Bagikan:

JAKARTA - Turki tidak meminta izin untuk operasi keamanannya di Suriah, hanya berkoordinasi dengan sekutunya, kata Juru Bicara Kepresidenan Ibrahim Kalin pada Hari Minggu.

"Kami tidak akan meminta persetujuan siapa pun ketika menghadapi ancaman keamanan nasional," kata Kalin kepada penyiar Qatar Al-Jazeera dalam sebuah wawancara, seperti mengutip Daily Sabah 5 Desember.

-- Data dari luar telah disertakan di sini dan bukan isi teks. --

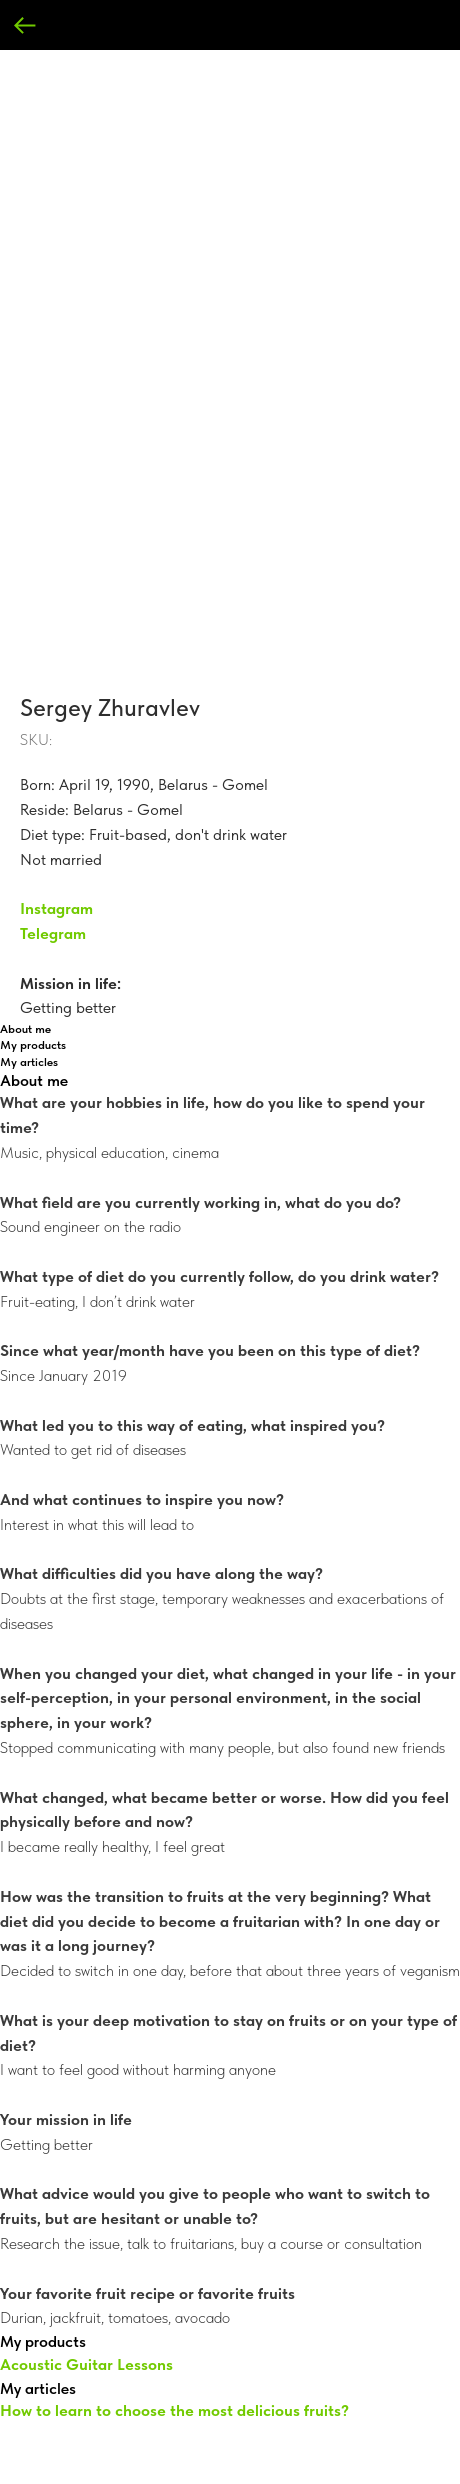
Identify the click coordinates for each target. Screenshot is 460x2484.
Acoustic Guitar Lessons (86, 2364)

"Terkait dengan situasi politik di Suriah, tentu saja tetap menjadi sumber ancaman dan ketidakpastian bagi semua orang, tidak hanya bagi kami, tetapi bagi Irak, bagi Yordania dan negara-negara lain juga (dan) Eropa dan lain-lain," sambungnya.

Pekan lalu, Kalin mengatakan operasi darat yang direncanakan Turki melawan kelompok teroris di Suriah utara dapat diluncurkan kapan saja, saat wawancara di televisi A Haber.

"Operasi bisa dilakukan dengan berbagai cara. Bisa besok, minggu depan atau kapan saja. Turki akan menentukan waktu, tempat dan ruang lingkupnya," terang Kalin.

militer turki
Ilustrasi militer Amerika Serikat dan Turki di Suriah. (Wikimedia Commons/Combined Joint Task Force Operation Inherent Resolve/Spc. Arnada Jones

Bulan lalu, Turki meluncurkan Operasi Claw-Sword di Irak utara dan Suriah, kampanye udara lintas batas melawan kelompok teroris PKK dan cabang Suriahnya, YPG, yang memiliki tempat persembunyian ilegal melintasi perbatasan Irak dan Suriah.

Operasi tersebut diluncurkan beberapa hari setelah PKK/YPG melakukan serangan bom di Jalan Istiklal yang populer di Istanbul, menewaskan enam orang dan melukai 81 lainnya.

Setelah operasi udara dimulai pada 20 November, Presiden Recep Tayyip Erdogan juga mengisyaratkan operasi darat yang akan datang di Irak utara dan Suriah utara untuk menghilangkan ancaman teroris, dengan menambahkan: "Ini tidak terbatas hanya pada operasi udara."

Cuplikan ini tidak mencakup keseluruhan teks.